PROBLEM DETAILS – Set down exactly the lines running from the one with "Prizes (88, 332)" to the last line of the listing below, both included, and skip every picture.
- - -
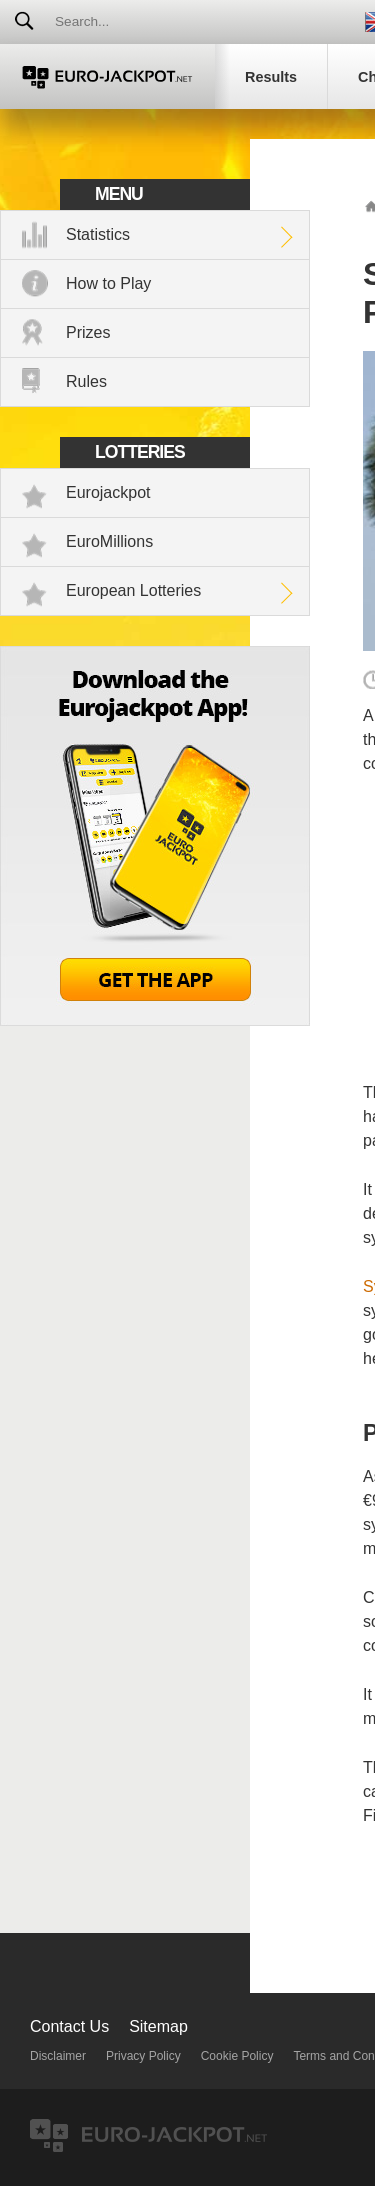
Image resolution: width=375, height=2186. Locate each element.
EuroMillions (109, 541)
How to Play (108, 283)
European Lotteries (133, 590)
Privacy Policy (143, 2056)
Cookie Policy (237, 2056)
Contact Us (69, 2026)
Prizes (88, 332)
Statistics (98, 234)
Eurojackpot (108, 492)
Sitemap (158, 2026)
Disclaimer (58, 2056)
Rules (86, 381)
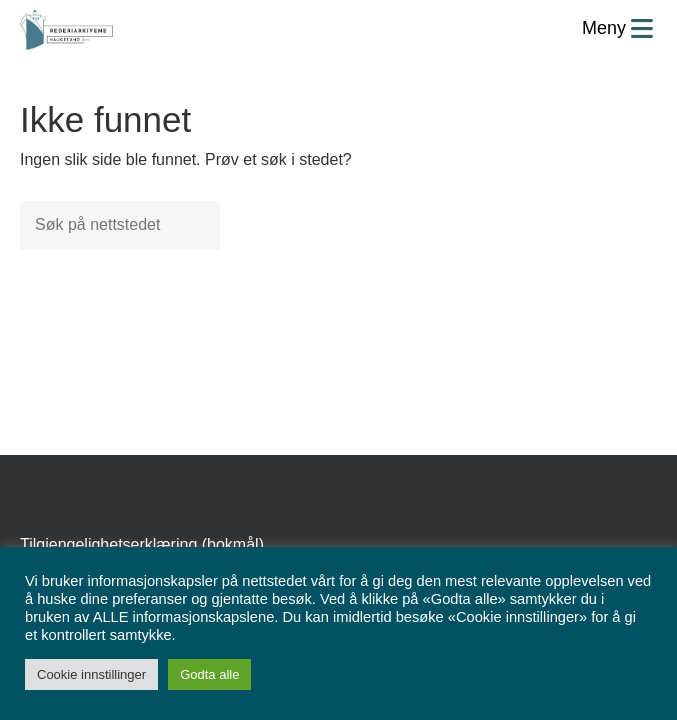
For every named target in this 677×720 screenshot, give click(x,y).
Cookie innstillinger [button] (91, 674)
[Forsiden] (66, 30)
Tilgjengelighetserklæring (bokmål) (142, 544)
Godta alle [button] (209, 674)
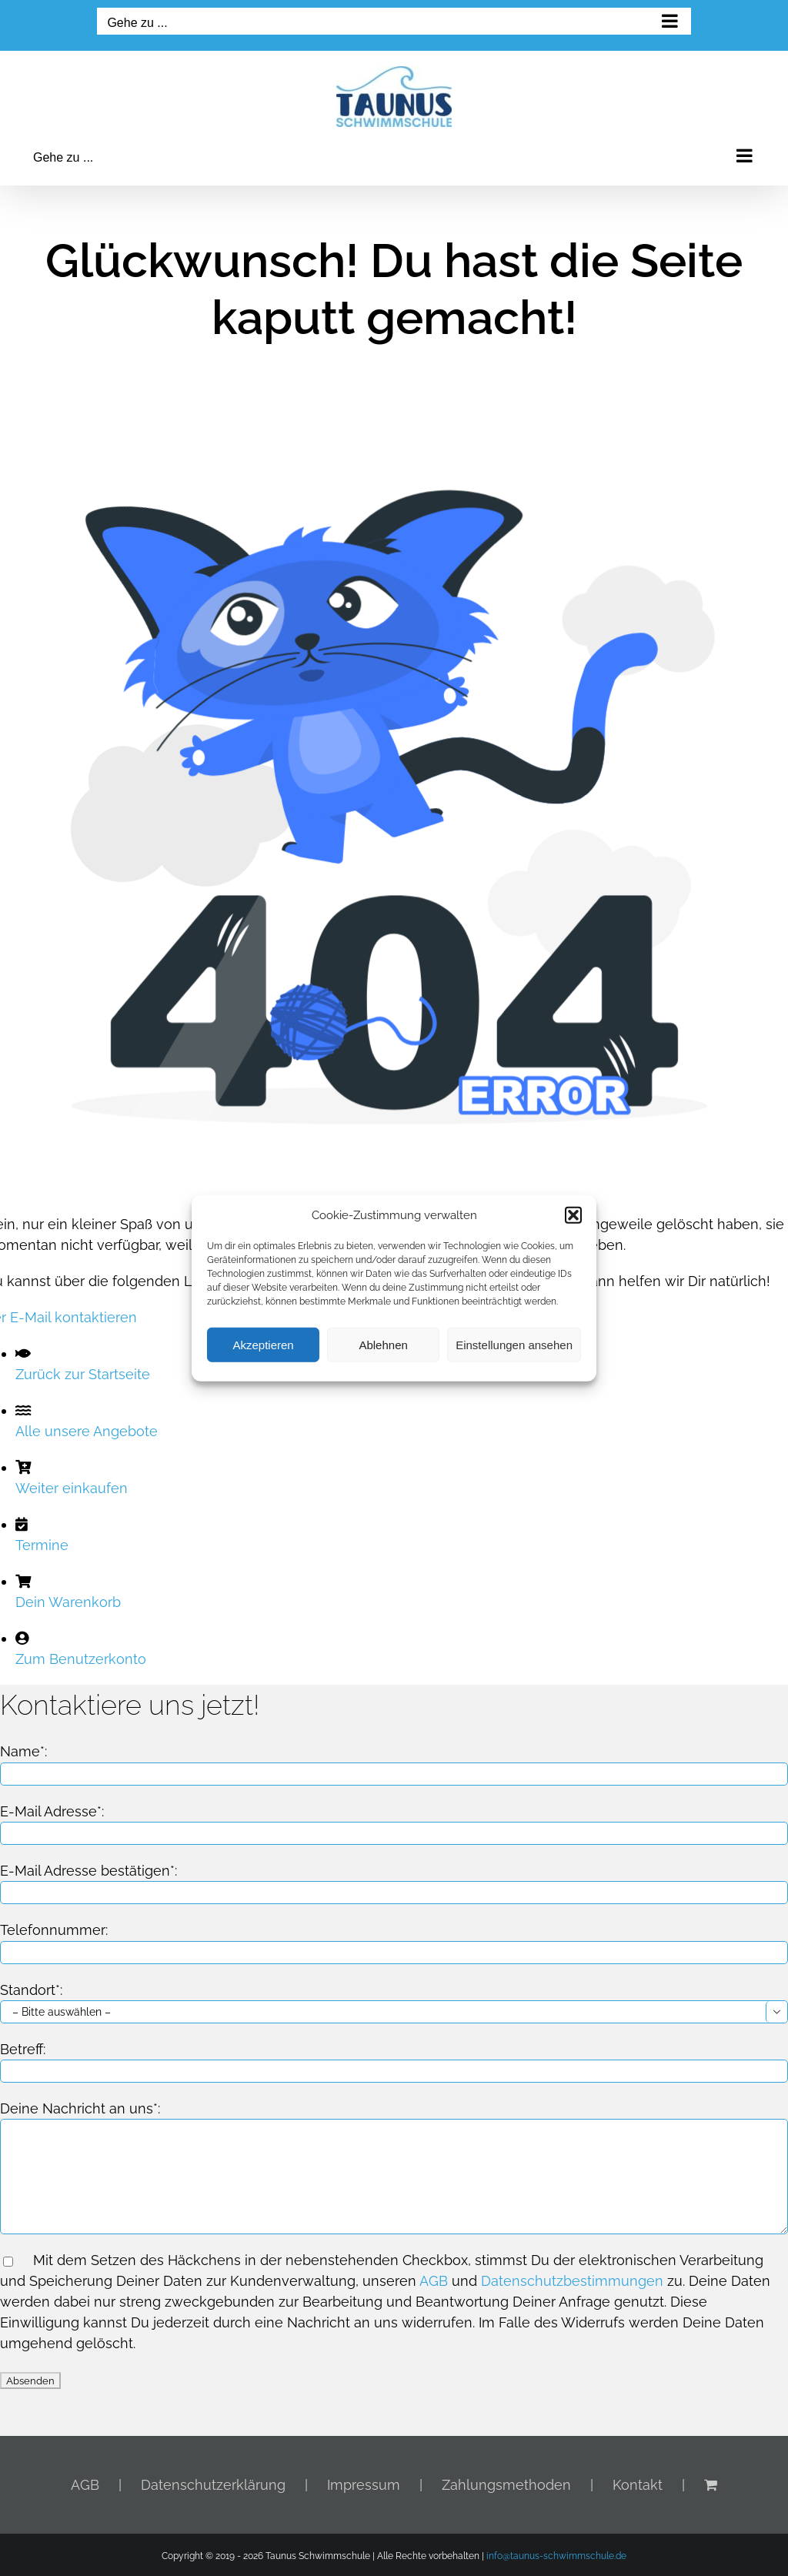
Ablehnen (383, 1344)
- - -
ANSWER TO THIS TASK –
Prizes (88, 332)
Statistics (98, 234)
Eurojackpot (108, 492)
Sitemap (158, 2026)
Disclaimer (58, 2056)
Rules (86, 381)
For every named target in this 677×720 screenshot, give click(x,y).
Cookie innstillinger [button] (91, 674)
[Forsiden] (66, 30)
Tilgjengelighetserklæring (bokmål) (142, 544)
Godta alle [button] (209, 674)
Ablehnen (383, 1344)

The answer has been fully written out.